* Required action: Give the count of lines in the records that contain the string "Morales", and write nothing but that number.
---------- Provided information ----------
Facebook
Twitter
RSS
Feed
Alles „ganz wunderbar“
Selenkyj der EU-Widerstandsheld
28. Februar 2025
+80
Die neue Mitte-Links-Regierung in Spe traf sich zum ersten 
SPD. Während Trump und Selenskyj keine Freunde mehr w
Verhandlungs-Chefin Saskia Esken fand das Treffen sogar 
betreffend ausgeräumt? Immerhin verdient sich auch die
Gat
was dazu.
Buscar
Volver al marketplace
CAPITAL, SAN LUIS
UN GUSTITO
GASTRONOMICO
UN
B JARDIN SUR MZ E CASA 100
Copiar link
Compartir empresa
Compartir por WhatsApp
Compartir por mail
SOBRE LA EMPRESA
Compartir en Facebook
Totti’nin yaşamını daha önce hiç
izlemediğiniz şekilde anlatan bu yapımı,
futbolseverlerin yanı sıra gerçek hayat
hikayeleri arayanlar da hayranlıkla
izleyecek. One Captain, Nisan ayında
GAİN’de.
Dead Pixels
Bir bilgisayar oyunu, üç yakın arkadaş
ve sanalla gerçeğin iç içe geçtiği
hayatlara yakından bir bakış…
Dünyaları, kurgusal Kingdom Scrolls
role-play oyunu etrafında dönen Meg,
----------
---------- Provided information ----------
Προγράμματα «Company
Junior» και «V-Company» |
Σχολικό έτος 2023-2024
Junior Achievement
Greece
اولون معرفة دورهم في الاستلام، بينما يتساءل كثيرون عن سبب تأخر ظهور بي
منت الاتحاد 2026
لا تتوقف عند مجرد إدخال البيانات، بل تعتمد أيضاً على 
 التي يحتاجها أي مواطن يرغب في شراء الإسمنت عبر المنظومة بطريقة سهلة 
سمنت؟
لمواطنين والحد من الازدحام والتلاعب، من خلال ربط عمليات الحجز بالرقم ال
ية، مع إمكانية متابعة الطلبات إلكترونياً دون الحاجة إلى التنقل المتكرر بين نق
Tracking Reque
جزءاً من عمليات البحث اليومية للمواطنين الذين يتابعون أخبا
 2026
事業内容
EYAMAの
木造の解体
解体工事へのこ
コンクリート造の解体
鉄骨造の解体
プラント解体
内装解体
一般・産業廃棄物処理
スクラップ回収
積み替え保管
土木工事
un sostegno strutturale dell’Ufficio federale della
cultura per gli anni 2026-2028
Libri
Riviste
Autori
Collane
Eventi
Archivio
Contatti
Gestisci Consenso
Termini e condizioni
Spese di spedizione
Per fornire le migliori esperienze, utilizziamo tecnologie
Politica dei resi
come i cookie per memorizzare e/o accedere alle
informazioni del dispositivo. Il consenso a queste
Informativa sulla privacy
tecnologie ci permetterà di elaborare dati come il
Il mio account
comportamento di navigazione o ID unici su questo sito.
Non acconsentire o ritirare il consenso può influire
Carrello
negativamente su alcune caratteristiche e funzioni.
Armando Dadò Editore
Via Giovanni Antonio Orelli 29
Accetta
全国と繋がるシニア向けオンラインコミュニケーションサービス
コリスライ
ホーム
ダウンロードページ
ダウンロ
----------
---------- Provided information ----------
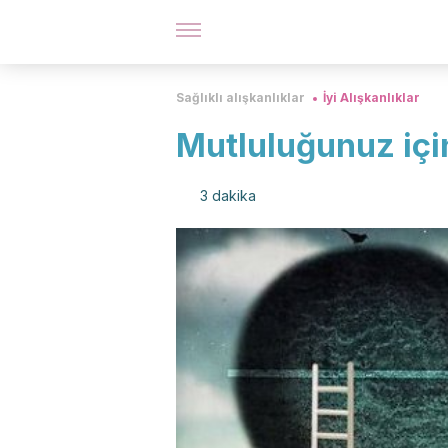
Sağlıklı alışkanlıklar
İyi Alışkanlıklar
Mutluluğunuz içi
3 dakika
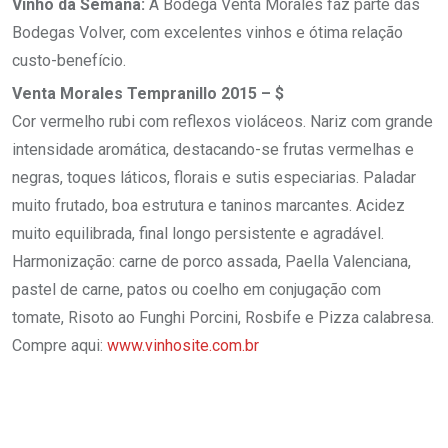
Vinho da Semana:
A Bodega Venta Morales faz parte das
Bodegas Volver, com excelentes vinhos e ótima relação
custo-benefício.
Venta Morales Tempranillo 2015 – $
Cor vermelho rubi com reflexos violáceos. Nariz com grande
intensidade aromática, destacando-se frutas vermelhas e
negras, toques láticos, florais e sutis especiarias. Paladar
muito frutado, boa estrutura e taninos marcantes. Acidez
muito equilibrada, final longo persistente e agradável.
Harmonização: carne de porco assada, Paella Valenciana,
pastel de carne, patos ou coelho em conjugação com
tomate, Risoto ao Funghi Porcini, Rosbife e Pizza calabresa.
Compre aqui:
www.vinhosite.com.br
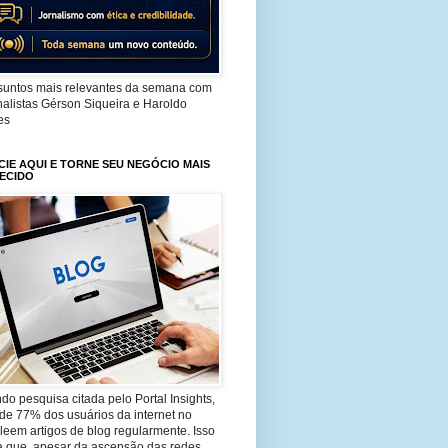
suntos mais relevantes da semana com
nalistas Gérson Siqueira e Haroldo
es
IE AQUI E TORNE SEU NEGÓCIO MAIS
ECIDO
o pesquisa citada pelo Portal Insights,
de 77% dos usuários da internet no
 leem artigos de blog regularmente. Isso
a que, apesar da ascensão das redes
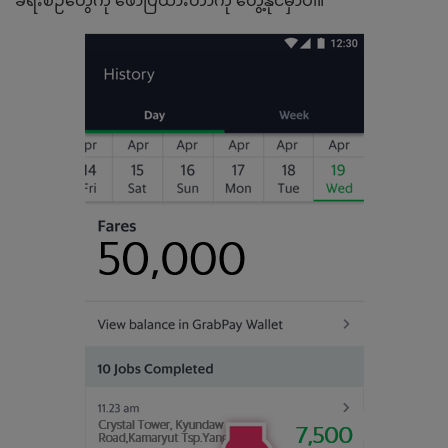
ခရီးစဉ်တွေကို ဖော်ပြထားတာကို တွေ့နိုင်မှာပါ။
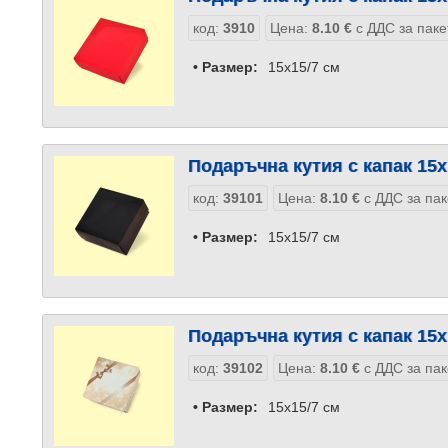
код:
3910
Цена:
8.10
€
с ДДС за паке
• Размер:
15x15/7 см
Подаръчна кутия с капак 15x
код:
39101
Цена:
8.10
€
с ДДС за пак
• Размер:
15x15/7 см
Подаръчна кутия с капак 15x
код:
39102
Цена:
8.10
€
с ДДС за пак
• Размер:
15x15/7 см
----------
* Solved problem: 2